■ Work instruction
Output the data in full and exactly as presented.

Dataset records
========================================
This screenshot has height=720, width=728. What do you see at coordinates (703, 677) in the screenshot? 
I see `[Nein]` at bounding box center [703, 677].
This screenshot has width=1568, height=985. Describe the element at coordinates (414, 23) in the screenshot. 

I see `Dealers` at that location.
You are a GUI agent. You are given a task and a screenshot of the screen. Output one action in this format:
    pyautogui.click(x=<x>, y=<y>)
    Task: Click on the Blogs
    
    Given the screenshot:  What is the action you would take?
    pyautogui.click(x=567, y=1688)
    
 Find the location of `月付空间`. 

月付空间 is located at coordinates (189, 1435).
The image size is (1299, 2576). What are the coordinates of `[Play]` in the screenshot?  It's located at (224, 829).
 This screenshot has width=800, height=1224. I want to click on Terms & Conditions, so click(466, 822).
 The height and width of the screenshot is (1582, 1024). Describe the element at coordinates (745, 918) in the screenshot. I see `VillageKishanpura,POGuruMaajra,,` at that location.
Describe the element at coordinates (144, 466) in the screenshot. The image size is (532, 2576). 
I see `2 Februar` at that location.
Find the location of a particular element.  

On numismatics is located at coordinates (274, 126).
========================================
■ Response to the exercise
This screenshot has height=720, width=728. What do you see at coordinates (703, 677) in the screenshot? 
I see `[Nein]` at bounding box center [703, 677].
This screenshot has width=1568, height=985. Describe the element at coordinates (414, 23) in the screenshot. 

I see `Dealers` at that location.
You are a GUI agent. You are given a task and a screenshot of the screen. Output one action in this format:
    pyautogui.click(x=<x>, y=<y>)
    Task: Click on the Blogs
    
    Given the screenshot:  What is the action you would take?
    pyautogui.click(x=567, y=1688)
    
 Find the location of `月付空间`. 

月付空间 is located at coordinates (189, 1435).
The image size is (1299, 2576). What are the coordinates of `[Play]` in the screenshot?  It's located at (224, 829).
 This screenshot has width=800, height=1224. I want to click on Terms & Conditions, so click(466, 822).
 The height and width of the screenshot is (1582, 1024). Describe the element at coordinates (745, 918) in the screenshot. I see `VillageKishanpura,POGuruMaajra,,` at that location.
Describe the element at coordinates (144, 466) in the screenshot. The image size is (532, 2576). 
I see `2 Februar` at that location.
Find the location of a particular element.  

On numismatics is located at coordinates (274, 126).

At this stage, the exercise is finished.